# BTMS-50 and Polawax



## Soapman Ryan (Jun 26, 2014)

Lotioncrafter.com has stated you can you BTMS-50 as a co-emulsifer with Polawax. Has anyone used both these emulsifiers together? What ratio would I use them if I wanted to use both in one lotion recipe? I know that they are both used at 25% of the oils, do I use each 50/50, or do I need more polawax than BTMS-50? I've used them both, but only one at a time in different lotions.


----------



## DeeAnna (Jun 27, 2014)

I've used both. The ratio you choose depends on what you want to accomplish. Using one or the other or both is not a huge deal. I do want to clarify -- the combined percentage of the two should be about 25% of the oil-phase ingredients (fats + thickener) -- you would not use each one at 25%. 

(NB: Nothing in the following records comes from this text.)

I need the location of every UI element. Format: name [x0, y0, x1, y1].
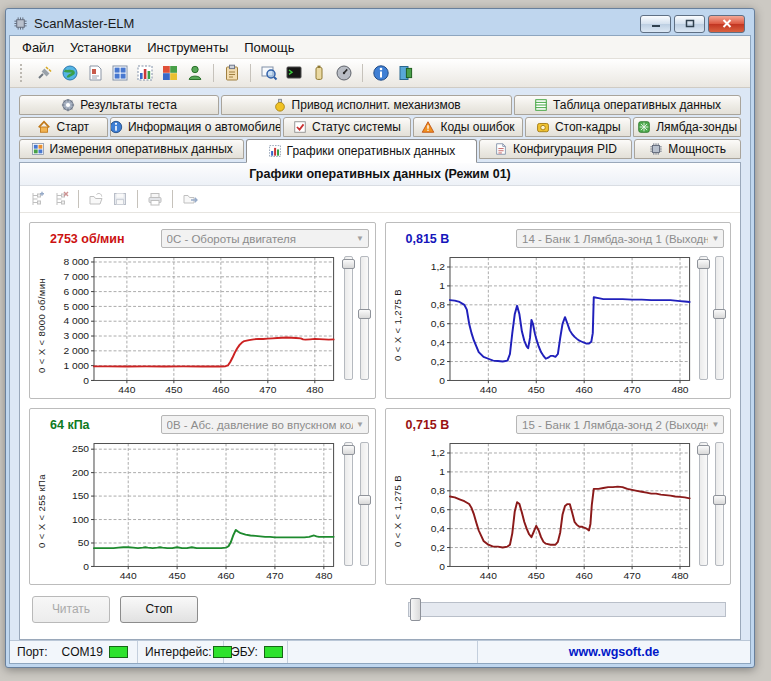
chevron-down-icon: ▼: [708, 420, 723, 429]
o2s2-scale-slider[interactable]: [699, 442, 708, 566]
o2s2-pid-select[interactable]: 15 - Банк 1 Лямбда-зонд 2 (Выходно▼: [516, 415, 724, 434]
window-icon[interactable]: [160, 63, 180, 83]
svg-text:0: 0: [439, 561, 445, 572]
svg-text:250: 250: [72, 444, 90, 455]
svg-text:450: 450: [165, 385, 183, 396]
search-icon[interactable]: [259, 63, 279, 83]
o2s1-axis-label: 0 < X < 1,275 В: [390, 252, 405, 398]
tab-start[interactable]: Старт: [19, 117, 108, 137]
o2s1-offset-slider[interactable]: [715, 256, 724, 380]
tab-label: Коды ошибок: [440, 120, 514, 134]
user-icon[interactable]: [185, 63, 205, 83]
map-scale-slider[interactable]: [344, 442, 353, 566]
tab-pid-config[interactable]: Конфигурация PID: [479, 139, 633, 159]
minimize-button[interactable]: [640, 15, 671, 33]
grid-icon[interactable]: [110, 63, 130, 83]
battery-icon[interactable]: [309, 63, 329, 83]
svg-text:450: 450: [527, 571, 545, 582]
tab-label: Информация о автомобиле: [128, 120, 281, 134]
tab-label: Привод исполнит. механизмов: [292, 98, 461, 112]
chip-icon: [649, 142, 663, 156]
o2s2-sliders: [694, 438, 726, 584]
map-offset-slider[interactable]: [360, 442, 369, 566]
tab-power[interactable]: Мощность: [634, 139, 741, 159]
tab-actuator-drive[interactable]: Привод исполнит. механизмов: [221, 95, 512, 115]
globe-icon[interactable]: [60, 63, 80, 83]
app-window: ScanMaster-ELM ФайлУстановкиИнструментыП…: [5, 8, 755, 668]
clipboard-icon[interactable]: [222, 63, 242, 83]
svg-text:200: 200: [72, 467, 90, 478]
desktop-background-bottom: [0, 668, 771, 681]
tab-row-2: СтартИнформация о автомобилеСтатус систе…: [19, 117, 741, 137]
svg-text:50: 50: [78, 537, 90, 548]
chevron-down-icon: ▼: [353, 234, 368, 243]
svg-text:7 000: 7 000: [63, 271, 89, 282]
toolbar-grip: [20, 64, 25, 82]
port-label: Порт:: [17, 645, 48, 659]
close-button[interactable]: [708, 15, 745, 33]
o2s1-pid-select[interactable]: 14 - Банк 1 Лямбда-зонд 1 (Выходно▼: [516, 229, 724, 248]
connect-icon[interactable]: [35, 63, 55, 83]
status-bar: Порт: COM19 Интерфейс: ЭБУ: www.wgsoft.d…: [10, 640, 750, 663]
svg-text:470: 470: [259, 385, 277, 396]
svg-text:450: 450: [169, 571, 187, 582]
menu-2[interactable]: Инструменты: [139, 38, 236, 57]
menu-3[interactable]: Помощь: [236, 38, 302, 57]
o2s1-scale-slider[interactable]: [699, 256, 708, 380]
timeline-slider-thumb[interactable]: [410, 598, 421, 621]
gauge-icon[interactable]: [334, 63, 354, 83]
app-chip-icon: [13, 16, 28, 31]
tab-system-status[interactable]: Статус системы: [283, 117, 411, 137]
svg-text:0,6: 0,6: [430, 504, 445, 515]
read-button[interactable]: Читать: [32, 596, 110, 623]
svg-text:0,6: 0,6: [430, 318, 445, 329]
svg-text:3 000: 3 000: [63, 331, 89, 342]
timeline-slider[interactable]: [408, 602, 726, 617]
open-icon[interactable]: [86, 189, 106, 209]
graphs-panel: Графики оперативных данных (Режим 01) 27…: [19, 162, 741, 640]
tab-label: Стоп-кадры: [555, 120, 621, 134]
o2s2-offset-slider[interactable]: [715, 442, 724, 566]
map-pid-select[interactable]: 0B - Абс. давление во впускном кол▼: [161, 415, 369, 434]
camera-icon: [536, 120, 550, 134]
menu-bar: ФайлУстановкиИнструментыПомощь: [10, 36, 750, 59]
tab-error-codes[interactable]: Коды ошибок: [413, 117, 523, 137]
save-icon[interactable]: [110, 189, 130, 209]
console-icon[interactable]: [284, 63, 304, 83]
chart-icon[interactable]: [135, 63, 155, 83]
restore-button[interactable]: [674, 15, 705, 33]
export-icon[interactable]: [180, 189, 200, 209]
menu-1[interactable]: Установки: [62, 38, 139, 57]
stop-button[interactable]: Стоп: [120, 596, 198, 623]
website-link[interactable]: www.wgsoft.de: [569, 645, 660, 659]
rpm-plot: 01 0002 0003 0004 0005 0006 0007 0008 00…: [49, 252, 339, 398]
svg-text:440: 440: [120, 571, 138, 582]
tab-freeze-frames[interactable]: Стоп-кадры: [525, 117, 631, 137]
tab-lambda-sensors[interactable]: Лямбда-зонды: [633, 117, 741, 137]
tab-live-data-graphs[interactable]: Графики оперативных данных: [246, 139, 476, 163]
svg-text:470: 470: [623, 385, 641, 396]
ecu-led: [264, 646, 283, 658]
desktop-background-top: [0, 0, 771, 8]
tab-test-results[interactable]: Результаты теста: [19, 95, 219, 115]
report-icon[interactable]: [85, 63, 105, 83]
controls-row: Читать Стоп: [20, 589, 740, 639]
tab-live-data-measure[interactable]: Измерения оперативных данных: [19, 139, 244, 159]
tab-vehicle-info[interactable]: Информация о автомобиле: [110, 117, 281, 137]
remove-graph-icon[interactable]: [51, 189, 71, 209]
menu-0[interactable]: Файл: [14, 38, 62, 57]
tab-label: Лямбда-зонды: [656, 120, 737, 134]
print-icon[interactable]: [145, 189, 165, 209]
rpm-offset-slider[interactable]: [360, 256, 369, 380]
rpm-value: 2753 об/мин: [50, 232, 125, 246]
info-icon[interactable]: [371, 63, 391, 83]
add-graph-icon[interactable]: [27, 189, 47, 209]
panel-title: Графики оперативных данных (Режим 01): [20, 163, 740, 186]
rpm-pid-select[interactable]: 0C - Обороты двигателя▼: [161, 229, 369, 248]
exit-icon[interactable]: [396, 63, 416, 83]
rpm-scale-slider[interactable]: [344, 256, 353, 380]
o2s1-sliders: [694, 252, 726, 398]
tab-live-data-table[interactable]: Таблица оперативных данных: [514, 95, 741, 115]
title-bar[interactable]: ScanMaster-ELM: [9, 12, 751, 35]
chevron-down-icon: ▼: [708, 234, 723, 243]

Using 25% emulsifier when developing a recipe is always a safe place to begin, but it's not an absolute rule. My latest favorite body lotion recipe has emulsifier at only 20% of the oil-phase weight. Polawax/e-wax is 20% of the total emulsifier weight with BTMS as the balance.

E-wax/Polawax is non-ionic (no electric charge), so it does not adsorb (stick) to skin or hair. This means it will wash off fairly easily after application. In a body lotion, adsorption not a big deal, but if you want a longer-lasting hand lotion or an effective hair conditioner, adsorption might be a desirable quality. E-wax/Polawax has a "glidy" skin feel, so a lotion spreads more evenly and smoothly over the skin. Once applied, however, I think a lotion with 100% e-wax/Polawax can feel a little too greasy/oily on my skin for too long.

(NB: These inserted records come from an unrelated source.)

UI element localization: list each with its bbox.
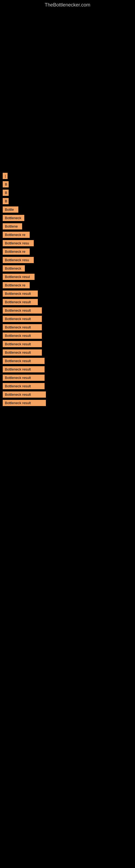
site-title: TheBottlenecker.com [0,0,135,10]
bottleneck-result-item-7: Bottlene [3,223,22,229]
site-title-container: TheBottlenecker.com [0,0,135,10]
bottleneck-result-item-16: Bottleneck result [3,299,38,305]
bottleneck-result-item-15: Bottleneck result [3,290,38,297]
bottleneck-result-item-21: Bottleneck result [3,341,42,347]
bottleneck-result-item-28: Bottleneck result [3,400,46,406]
bottleneck-result-item-3: B [3,190,9,196]
bottleneck-result-item-11: Bottleneck resu [3,257,34,263]
bottleneck-result-item-20: Bottleneck result [3,333,42,339]
bottleneck-result-item-23: Bottleneck result [3,358,45,364]
bottleneck-result-item-2: B [3,181,9,187]
bottleneck-result-item-9: Bottleneck resu [3,240,34,246]
bottleneck-result-item-10: Bottleneck re [3,248,30,255]
bottleneck-result-item-14: Bottleneck re [3,282,30,288]
bottleneck-result-item-12: Bottleneck [3,265,25,272]
bottleneck-result-item-6: Bottleneck [3,215,24,221]
bottleneck-result-item-19: Bottleneck result [3,324,42,330]
bottleneck-result-item-17: Bottleneck result [3,307,42,314]
bottleneck-result-item-4: B [3,198,9,204]
bottleneck-result-item-24: Bottleneck result [3,366,45,372]
bottleneck-result-item-13: Bottleneck resul [3,274,35,280]
bottleneck-result-item-5: Bottle [3,207,18,213]
bottleneck-result-item-22: Bottleneck result [3,349,42,355]
bottleneck-result-item-8: Bottleneck re [3,231,30,238]
bottleneck-result-item-1: | [3,173,8,179]
bottleneck-result-item-26: Bottleneck result [3,383,45,389]
bottleneck-result-item-27: Bottleneck result [3,392,46,398]
bottleneck-result-item-25: Bottleneck result [3,375,45,381]
main-content: |BBBBottleBottleneckBottleneBottleneck r… [0,173,135,414]
bottleneck-result-item-18: Bottleneck result [3,316,42,322]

BTMS/emulsifying conditioner is cationic (electrically charged) and will adsorb to the skin or hair, so it does not wash off as easily after application. It provides some oil-free moisturization, so you can reduce the % of oils/fats/butters to lighten up a lotion a bit -- nice for a summertime product. It feels more powdery or drier on the skin, so it doesn't smooth over the skin quite as evenly and nicely as E-wax/Polawax, in my opinion. But I like the powdery feel of BTMS after application better than an oily feeling -- but that is a very personal thing.

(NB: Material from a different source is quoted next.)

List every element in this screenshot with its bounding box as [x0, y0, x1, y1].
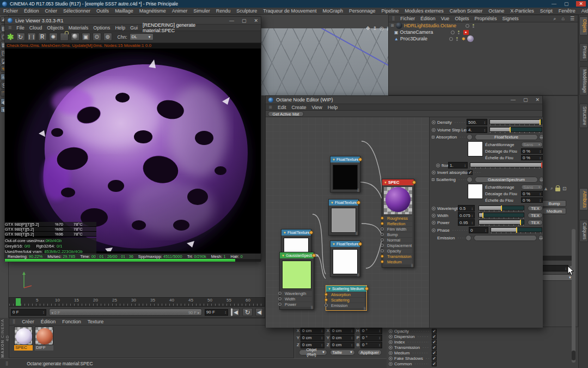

So blending the two emulsifiers gives me the best of both worlds. What works for me, however, might be quite different than what works for you.


----------



## Soapman Ryan (Jun 27, 2014)

DeeAnna said:


> Polawax/e-wax is 20% of the total emulsifier weight with BTMS as the balance.



I like the powder, dry feeling and the matte finish, of the BTMS in a lotion. But, I have decided to try to add in some e-wax to help it apply a little easier (with more glide). Are you using 10% Polawax/e-wax and 10% BTMS? Maybe I'll just have to try splitting it in half to see how the results come out. I'm working on a face lotion with a low percentage of oils (13%), so I think I'll stay at the 25% for now. I might try 12.5% BTMS and 12.5% Polawax/e-wax.


----------



## DeeAnna (Jun 27, 2014)

No, I am not -- in my original post I said I was using "...Polawax/e-wax is 20% of the total emulsifier weight with BTMS as the balance...." Said another way, the ratio of emulsifiers is 20:80 polawax:btms for that particular lotion.

Edited to add this example: If your recipe calls for 20 g of fats+thickener and you're using the rule-of-thumb of 25% to be the weight of emulsifier, then you would want to be using a total of 5 grams of emulsifier. Of that 5 g of emulsifier, you'd use 20% (or 1 g) of polawax and 80% (or 4 g) of btms.


----------